Search code examples
pythonmatplotlibseabornscatter-plot

scatterplot doesn't use correct markers and colorbar fix


I am trying to visualize UMAP and have the following code and plot already, my goal is to have two different markers for two classes in my dataset and also have a color for each group i have in my dataset (groups are VP XXX, see colorbar in image) which actually already worked out somehow.

The issue is that the markers aren't the ones I am trying to get and the colorbars isn't very accurate in telling me which color is which group.

import pandas as pd
import seaborn as sns
import matplotlib.pyplot as plt

#### prepare lists ####
VP_with_col = []
m=[]
col = []
embedding = [[0,0.8],[0.5,0.5], [0.9,0.5],[0.2,0.9],[0.4,0.4],[0.6,0.5],[0.77,0.59],[0.8,0.1]]
EXAMPLE_VP = ["VP124","VP124","VP125", "VP125", "VP203", "VP203","VP258","VP258"]
EXAMPLE_LABELS = [0,1,0,1,0,1,0,1]
dataframe = pd.DataFrame({"VP": EXAMPLE_VP, "label": EXAMPLE_LABELS})
VP_list = dataframe.VP.unique()
# add color/value to each unique VP
for idx,vp in enumerate(VP_list): 
    VP_with_col.append([1+idx, vp]) #somehow this gives me a different color for each group which is great

#create color array of length len(dataframe.VP) with a color for each group
for idx, vp in enumerate(dataframe.VP):
    for vp_col in VP_with_col:
        if(vp_col[1] == vp):
         col.append(vp_col[0])   

#### create marker list ####
for elem in dataframe.label:
  if(elem == 0):
        m.append("o")
  else:
        m.append("^")

########################## relevant part for question ############################

#### create plot dataframe from lists and UMAP embedding ####
plot_df = pd.DataFrame(data={"x":embedding[:,0], "y": embedding[:,1], "color":col, "marker": m })

plt.style.use("seaborn")   
plt.figure()

#### Plot ####
ax= sns.scatterplot(data=plot_df, x="x",y="y",style= "marker" , c= col, cmap='Spectral', s=5 )
ax.set(xlabel = None, ylabel = None)
plt.gca().set_aspect('equal', 'datalim')

#### Colorbar ####
norm = plt.Normalize(min(col), max(col))
sm = plt.cm.ScalarMappable(cmap="Spectral", norm=norm)
sm.set_array([])

# Remove the legend(marker legend) , add colorbar
ax.get_legend().remove()
cb = ax.figure.colorbar(sm)  

cb.set_ticks(np.arange(len(VP_list)))
cb.set_ticklabels(VP_list)

##### save
plt.title('UMAP projection of feature space', fontsize=12) 
plt.savefig("./umap_plot",dpi=1200)

getting me this plot with standard marker and 'x' marker.
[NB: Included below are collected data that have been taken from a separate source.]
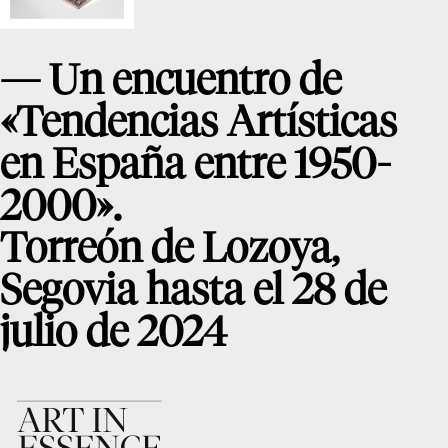
d
es
L
a
F
— Un encuentro de
u
n
d
«Tendencias Artísticas
ac
ió
n
en España entre 1950-
Col
ecc
2000».
ion
es
Torreón de Lozoya,
co
le
Segovia hasta el 28 de
cc
ió
n
julio de 2024
ol
or
VI
S
U
A
L
C
ol
ec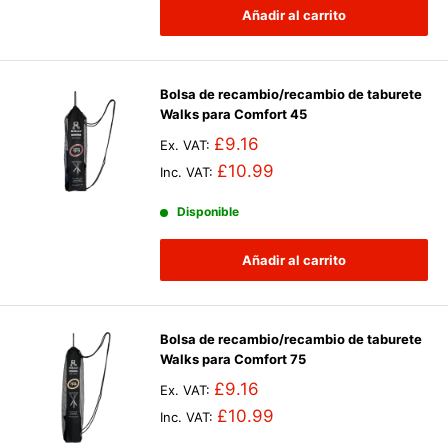
Añadir al carrito
Bolsa de recambio/recambio de taburete
Walks para Comfort 45
£9.16
Ex. VAT:
£10.99
Inc. VAT:
Disponible
Añadir al carrito
Bolsa de recambio/recambio de taburete
Walks para Comfort 75
£9.16
Ex. VAT:
£10.99
Inc. VAT:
In style = "marker" the marker column of the dataframe is something like ["^", "o","^","^","^","o"...]:

enter image description here

Is it also possible to make it clearer which color belongs to which class in the colorbar?


Solution

  • You're doing a lot of manipulations that would be needed for matplotlib without Seaborn. With Seaborn, most is this goes automatic. Here is how it could look like with your test data:

    import matplotlib.pyplot as plt
    import seaborn as sns
    import pandas as pd
    import numpy as np
    
    embedding = np.array([[0, 0.8], [0.5, 0.5], [0.9, 0.5], [0.2, 0.9], [0.4, 0.4], [0.6, 0.5], [0.77, 0.59], [0.8, 0.1]])
    EXAMPLE_VP = ["VP124", "VP124", "VP125", "VP125", "VP203", "VP203", "VP258", "VP258"]
    EXAMPLE_LABELS = [0, 1, 0, 1, 0, 1, 0, 1]
    plot_df = pd.DataFrame({"x": embedding[:, 0], "y": embedding[:, 1], "VP": EXAMPLE_VP, "label": EXAMPLE_LABELS})
    
    plt.figure()
    plt.style.use("seaborn")
    
    ax = sns.scatterplot(data=plot_df, x="x", y="y",
                         hue='VP', palette='Spectral',
                         style="label", markers=['^', 'o'], s=100)
    ax.set(xlabel=None, ylabel=None)
    ax.set_aspect('equal', 'datalim')
    # sns.move_legend(ax, bbox_to_anchor=(1.01, 1.01), loc='upper left')
    
    plt.tight_layout()
    plt.show()
    

    seaborn scatter plot with colors and markers

    Note that the 'Spectral' colormap assigns a light yellow color to 'VP203' which is difficult to see with the default background. You might want to use e.g. palette='Set2' for the colors.